SSTP: I like that! So, one interesting thing about your novel is that as an American living in England, you chose Paris as the setting for the book. How did that happen?

EB: I have hypothesis that everybody has another country that’s not the country they were born in and not the country that they live in, and when I went to Paris, I was just very comfortable there. I used to spend a lot of time there; in the summers, when I would come to England for research, I would stop over in Paris for a couple of days. So I knew enough when I started writing the novel to set the novel there, but I did have to go back and spend more time there.
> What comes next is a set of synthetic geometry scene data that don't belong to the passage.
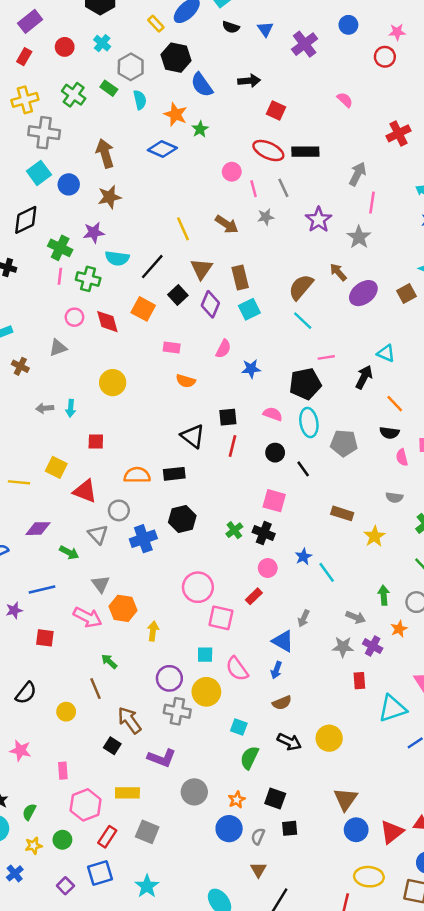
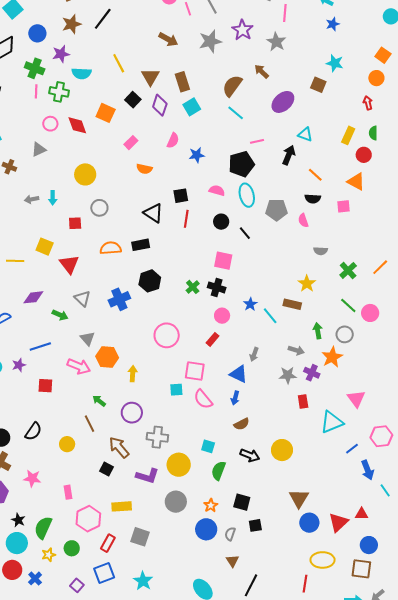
blue circle: (69, 184) -> (37, 33), moved
gray star: (266, 217) -> (210, 41), moved, size x1.6
yellow line: (183, 229) -> (119, 63), moved
black line: (152, 267) -> (103, 19), moved
purple ellipse: (363, 293) -> (283, 102), moved
brown square: (407, 294) -> (318, 85), turned -35
pink rectangle: (172, 348) -> (131, 143), turned -48
pink semicircle: (402, 457) -> (303, 220), moved
red triangle: (85, 491) -> (69, 264), turned 35
gray circle: (119, 510) -> (99, 208), moved
brown rectangle: (342, 513) -> (292, 304), moved
pink square: (221, 618) -> (195, 371), moved
orange star: (399, 629) -> (332, 357), size x1.5
purple circle: (169, 678) -> (132, 413), moved
yellow circle: (206, 692) -> (179, 465), moved
green semicircle: (29, 812) -> (43, 528), size x1.6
SSTP: I think you mention in the back of the book that you had to go and do a lot of research for the street layouts and those kinds of things.

EB: (laughs) I did! I have zero geographical sense; I always tell people I could get lost walking around the block! I would go to Paris and I’d walk, like I walked the First Arrondissement. When I got home, I’d be able to tell you where I had walked and the whole path, but I had no idea what the street names were, so I had to use Google Satellite. That thing is an author’s gift! It’s weird, you can get so close. It’s not like you forget you’re not there, but you can get so close that it’s weird that you’re not there.
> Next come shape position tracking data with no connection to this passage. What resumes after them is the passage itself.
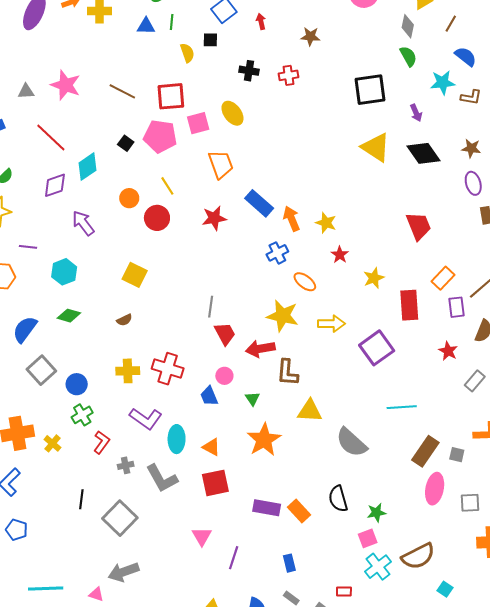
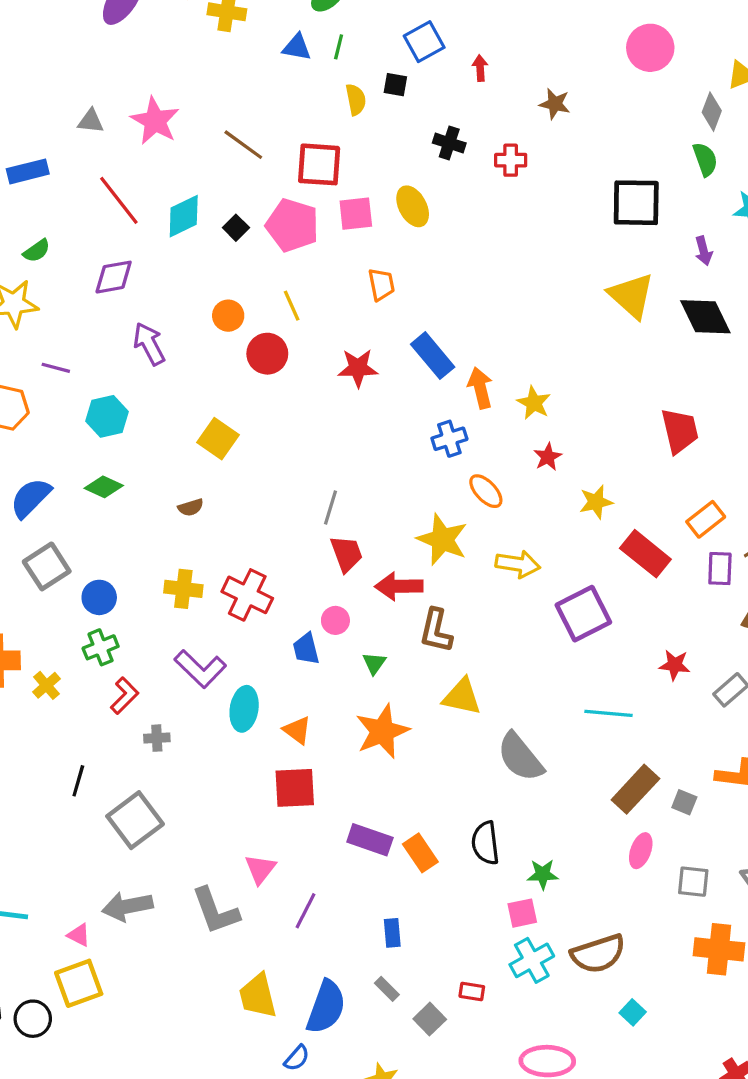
orange trapezoid: (221, 164) -> (381, 285), size x0.7
cyan diamond: (87, 167) -> (184, 216), moved
red rectangle: (409, 305) -> (645, 554), turned -56
red star: (448, 351) -> (675, 665), moved, turned -30
gray L-shape: (162, 478) -> (215, 911), moved
pink ellipse: (435, 489) -> (641, 851), size x0.7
SSTP: Another thing I liked about the novel was that your protagonists are just two regular women. There’s not the usual cop with a chip on his shoulder or anything like that. How did that come about?

EB:  That was a conscious choice. I’m 50 and I wanted the people in the book to be an age that I could write with some understanding, but also an age you almost never see in books. You see women who are fifty and above, and you see women who are maybe in their thirties, but you don’t see women who are in their forties. There aren’t a lot of women in books, generally, who don’t have children. I don’t have children, and so I wanted them not to have children. They are based very loosely on me and my best friend. I knew I wanted the heroine to be married, to have somebody to kind of balance her out, but I also knew that I wanted her to have a very specific kind of equal marriage. I didn’t want her to have his last name, I wanted to show a kind of woman that, at least at the time, which was three years ago, and I think still now, you just didn’t see very much of in books.

SSTP: Yes, that is true. I was also happy to see that you kind of hinted at possibly writing a continuation of your Death in Paris series. Are they going to be the same people in a similar setting?

EB: Oh yes! It’s planned as a whole series of books, at least three, and I would hope more. It’s planned , for example, that Rachel’s husband, who only comes in and out in the first one, plays a larger role in the second one, and people who appear in this first book will also appear in later ones. The idea is to build a kind of a world, like Agatha Christie with Hastings. It’s not just Poirot, he also comes with various other characters.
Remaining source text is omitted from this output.